The Bonnievale wine launch that night, was a “ware geleentheid”, entirely catered by the good women of Bonnievale, ably assisted by a plethora of sons and daughters home for the holidays.

What made it so memorable, in comparison with the typical wine launch closer to Cape Town, was the sense of family, the warm hospitality, and the feeling that we were welcomed with open arms.

Bonnievale Cellars makes a great deal of wine. It has 100 participating producers in the area, and its latest initiative aims to carve out a space in the lower end of the premium market.

That night, we tasted four delightful wines – a cinsaut rosé, a chenin blanc, a chardonnay, a sauvignon blanc – each of which is made from grapes only from carefully selected vineyards.

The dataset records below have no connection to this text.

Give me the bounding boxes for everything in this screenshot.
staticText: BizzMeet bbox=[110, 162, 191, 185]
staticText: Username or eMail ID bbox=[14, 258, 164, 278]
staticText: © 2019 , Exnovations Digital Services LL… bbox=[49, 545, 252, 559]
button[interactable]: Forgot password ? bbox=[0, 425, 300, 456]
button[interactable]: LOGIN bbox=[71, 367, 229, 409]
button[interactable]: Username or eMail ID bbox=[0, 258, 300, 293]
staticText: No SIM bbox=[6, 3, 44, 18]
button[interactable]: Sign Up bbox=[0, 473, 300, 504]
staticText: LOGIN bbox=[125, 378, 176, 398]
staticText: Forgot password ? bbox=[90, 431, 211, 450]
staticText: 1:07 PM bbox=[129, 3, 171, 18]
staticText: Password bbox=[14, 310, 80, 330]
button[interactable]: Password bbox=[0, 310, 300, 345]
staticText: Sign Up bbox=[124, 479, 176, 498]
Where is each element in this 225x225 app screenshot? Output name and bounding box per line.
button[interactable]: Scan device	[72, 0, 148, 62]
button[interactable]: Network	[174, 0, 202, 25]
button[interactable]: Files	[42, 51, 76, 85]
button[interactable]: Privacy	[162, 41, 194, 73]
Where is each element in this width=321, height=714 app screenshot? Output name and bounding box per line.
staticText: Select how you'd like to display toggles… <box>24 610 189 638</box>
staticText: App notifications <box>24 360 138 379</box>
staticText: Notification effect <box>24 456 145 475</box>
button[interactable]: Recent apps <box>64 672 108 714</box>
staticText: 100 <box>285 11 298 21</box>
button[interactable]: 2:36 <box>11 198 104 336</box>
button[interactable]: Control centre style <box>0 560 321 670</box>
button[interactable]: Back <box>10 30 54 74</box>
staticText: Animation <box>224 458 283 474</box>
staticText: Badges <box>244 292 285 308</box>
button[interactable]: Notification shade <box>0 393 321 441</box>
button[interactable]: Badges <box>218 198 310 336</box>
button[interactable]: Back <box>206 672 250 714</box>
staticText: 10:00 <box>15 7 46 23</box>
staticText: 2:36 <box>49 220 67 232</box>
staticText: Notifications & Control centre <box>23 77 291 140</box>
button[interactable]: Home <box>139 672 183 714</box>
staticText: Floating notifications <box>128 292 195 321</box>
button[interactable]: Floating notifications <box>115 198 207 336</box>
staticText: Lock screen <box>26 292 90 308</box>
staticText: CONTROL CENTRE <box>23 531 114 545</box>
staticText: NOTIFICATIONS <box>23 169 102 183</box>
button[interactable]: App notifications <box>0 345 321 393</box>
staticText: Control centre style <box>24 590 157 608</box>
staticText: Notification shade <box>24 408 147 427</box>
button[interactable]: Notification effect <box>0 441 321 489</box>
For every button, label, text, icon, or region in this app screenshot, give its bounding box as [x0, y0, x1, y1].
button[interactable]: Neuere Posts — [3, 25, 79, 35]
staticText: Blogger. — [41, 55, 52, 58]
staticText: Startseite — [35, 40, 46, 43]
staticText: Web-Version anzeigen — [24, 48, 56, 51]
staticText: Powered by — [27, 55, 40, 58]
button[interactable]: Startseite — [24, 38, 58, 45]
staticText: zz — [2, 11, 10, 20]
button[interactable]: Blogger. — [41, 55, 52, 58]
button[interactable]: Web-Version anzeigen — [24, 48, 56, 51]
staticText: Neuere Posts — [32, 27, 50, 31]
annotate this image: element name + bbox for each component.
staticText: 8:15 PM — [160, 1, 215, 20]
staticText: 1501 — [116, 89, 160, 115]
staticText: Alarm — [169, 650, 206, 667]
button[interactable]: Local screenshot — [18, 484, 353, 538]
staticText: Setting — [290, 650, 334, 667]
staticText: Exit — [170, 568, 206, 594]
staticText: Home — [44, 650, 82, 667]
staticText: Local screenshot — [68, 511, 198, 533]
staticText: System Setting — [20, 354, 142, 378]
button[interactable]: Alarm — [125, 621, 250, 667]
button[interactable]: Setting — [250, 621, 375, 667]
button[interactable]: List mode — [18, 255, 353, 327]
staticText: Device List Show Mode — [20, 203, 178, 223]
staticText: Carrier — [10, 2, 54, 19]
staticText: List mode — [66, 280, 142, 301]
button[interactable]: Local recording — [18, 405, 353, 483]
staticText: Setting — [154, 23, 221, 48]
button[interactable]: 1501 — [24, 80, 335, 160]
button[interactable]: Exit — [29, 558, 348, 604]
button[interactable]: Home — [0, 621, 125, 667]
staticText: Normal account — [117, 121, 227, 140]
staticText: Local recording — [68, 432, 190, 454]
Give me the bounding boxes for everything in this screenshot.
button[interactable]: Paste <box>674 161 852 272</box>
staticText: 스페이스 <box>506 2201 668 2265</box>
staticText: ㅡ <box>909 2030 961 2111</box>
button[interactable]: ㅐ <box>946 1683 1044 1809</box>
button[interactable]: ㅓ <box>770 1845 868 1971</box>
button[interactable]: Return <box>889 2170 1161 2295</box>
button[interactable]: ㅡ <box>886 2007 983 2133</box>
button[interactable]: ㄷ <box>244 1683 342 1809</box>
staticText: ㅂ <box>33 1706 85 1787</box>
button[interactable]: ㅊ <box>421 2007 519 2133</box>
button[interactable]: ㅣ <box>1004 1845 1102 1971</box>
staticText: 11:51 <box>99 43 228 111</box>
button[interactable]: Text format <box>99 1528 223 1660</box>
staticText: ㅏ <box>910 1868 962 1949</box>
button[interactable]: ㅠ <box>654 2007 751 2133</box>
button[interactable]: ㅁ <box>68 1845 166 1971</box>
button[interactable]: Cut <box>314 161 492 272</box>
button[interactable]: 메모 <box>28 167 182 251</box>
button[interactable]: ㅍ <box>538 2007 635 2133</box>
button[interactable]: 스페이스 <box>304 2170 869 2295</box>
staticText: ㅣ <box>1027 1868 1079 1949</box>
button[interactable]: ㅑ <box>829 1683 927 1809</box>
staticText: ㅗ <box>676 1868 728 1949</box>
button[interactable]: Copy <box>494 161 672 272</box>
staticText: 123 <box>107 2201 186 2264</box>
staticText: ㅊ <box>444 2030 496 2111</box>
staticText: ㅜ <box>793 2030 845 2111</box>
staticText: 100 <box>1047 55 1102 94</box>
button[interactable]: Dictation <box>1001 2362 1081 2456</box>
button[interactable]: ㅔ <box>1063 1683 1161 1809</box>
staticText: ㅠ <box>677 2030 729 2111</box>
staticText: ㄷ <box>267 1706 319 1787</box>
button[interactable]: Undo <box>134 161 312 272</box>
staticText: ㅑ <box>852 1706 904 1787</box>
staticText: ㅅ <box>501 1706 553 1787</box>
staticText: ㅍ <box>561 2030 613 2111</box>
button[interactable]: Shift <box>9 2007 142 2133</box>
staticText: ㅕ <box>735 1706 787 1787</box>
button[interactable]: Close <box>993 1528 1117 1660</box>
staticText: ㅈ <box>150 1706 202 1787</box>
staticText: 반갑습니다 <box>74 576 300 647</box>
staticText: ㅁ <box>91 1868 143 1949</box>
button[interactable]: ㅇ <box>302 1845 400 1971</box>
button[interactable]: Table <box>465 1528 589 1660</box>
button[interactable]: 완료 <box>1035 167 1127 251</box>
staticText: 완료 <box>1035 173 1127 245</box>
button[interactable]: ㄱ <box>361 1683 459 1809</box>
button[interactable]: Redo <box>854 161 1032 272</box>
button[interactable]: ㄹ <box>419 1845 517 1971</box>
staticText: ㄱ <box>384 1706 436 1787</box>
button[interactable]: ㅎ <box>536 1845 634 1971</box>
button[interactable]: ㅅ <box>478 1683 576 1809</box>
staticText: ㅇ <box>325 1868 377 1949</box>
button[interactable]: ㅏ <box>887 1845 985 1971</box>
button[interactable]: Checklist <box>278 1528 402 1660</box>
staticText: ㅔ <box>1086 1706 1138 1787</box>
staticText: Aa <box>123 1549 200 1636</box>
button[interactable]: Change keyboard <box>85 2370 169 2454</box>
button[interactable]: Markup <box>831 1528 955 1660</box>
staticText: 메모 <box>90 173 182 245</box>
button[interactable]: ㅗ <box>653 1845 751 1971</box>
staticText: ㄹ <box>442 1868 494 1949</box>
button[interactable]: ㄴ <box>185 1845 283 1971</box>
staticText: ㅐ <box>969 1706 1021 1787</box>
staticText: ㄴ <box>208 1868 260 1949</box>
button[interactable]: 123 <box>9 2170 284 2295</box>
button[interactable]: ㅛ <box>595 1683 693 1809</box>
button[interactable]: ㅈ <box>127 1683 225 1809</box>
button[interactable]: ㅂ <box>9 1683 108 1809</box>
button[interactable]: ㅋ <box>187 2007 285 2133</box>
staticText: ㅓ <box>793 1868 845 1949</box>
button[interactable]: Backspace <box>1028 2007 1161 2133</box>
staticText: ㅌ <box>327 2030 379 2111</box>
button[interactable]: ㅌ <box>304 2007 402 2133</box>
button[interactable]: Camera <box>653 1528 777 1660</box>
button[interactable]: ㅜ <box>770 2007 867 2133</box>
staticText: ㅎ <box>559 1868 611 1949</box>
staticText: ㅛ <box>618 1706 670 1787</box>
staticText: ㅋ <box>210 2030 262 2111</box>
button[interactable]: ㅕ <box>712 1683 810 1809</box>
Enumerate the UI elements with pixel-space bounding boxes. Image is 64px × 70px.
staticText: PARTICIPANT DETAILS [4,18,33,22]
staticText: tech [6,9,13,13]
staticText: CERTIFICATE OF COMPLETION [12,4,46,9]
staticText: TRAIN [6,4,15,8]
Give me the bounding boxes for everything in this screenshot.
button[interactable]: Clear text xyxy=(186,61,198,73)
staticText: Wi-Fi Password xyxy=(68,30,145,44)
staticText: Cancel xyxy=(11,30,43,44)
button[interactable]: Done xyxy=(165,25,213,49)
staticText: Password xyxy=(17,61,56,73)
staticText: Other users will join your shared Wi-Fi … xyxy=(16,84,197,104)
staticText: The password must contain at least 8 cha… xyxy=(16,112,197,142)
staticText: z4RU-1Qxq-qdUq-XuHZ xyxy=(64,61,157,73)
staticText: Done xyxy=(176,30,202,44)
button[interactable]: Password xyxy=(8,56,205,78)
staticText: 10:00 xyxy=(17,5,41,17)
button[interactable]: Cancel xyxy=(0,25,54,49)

Each wine is also under the stewardship of a single winemaker, who takes responsibility for the wine from vineyards to cellar and into bottle. Red wines will be added to the River Collection when the 2017 vintage is ready for release later this year.

Speaking at the launch, Bonnievale CEO, John Barnardt, put the new initiative in perspective: “The river is the reason for our existence. It’s the core and heartbeat of our wines. As such, The River Collection is the heart of our offering – a premium selection that is our primary focus.”

The tough part about the launch event, was actually leaving, because we all felt so at home, and the temptation to tarry was only overcome with great difficulty, when yawns began to emerge, the glasses were empty and the coffee cups cold.

Back to our lovely accommodation for a sound sleep, and after a sumptuous, lazy breakfast the next morning, we drove away with “Come again soon” ringing in our ears, as we journeyed back through the beautifully green Overberg, with an obligatory stop at Dassiesfontein Farm Stall, down the pass, and back home to the real world, refreshed, rejuvenated and ready to take life head-on once more.

Don’t delay. Take that road trip you’ve been putting off.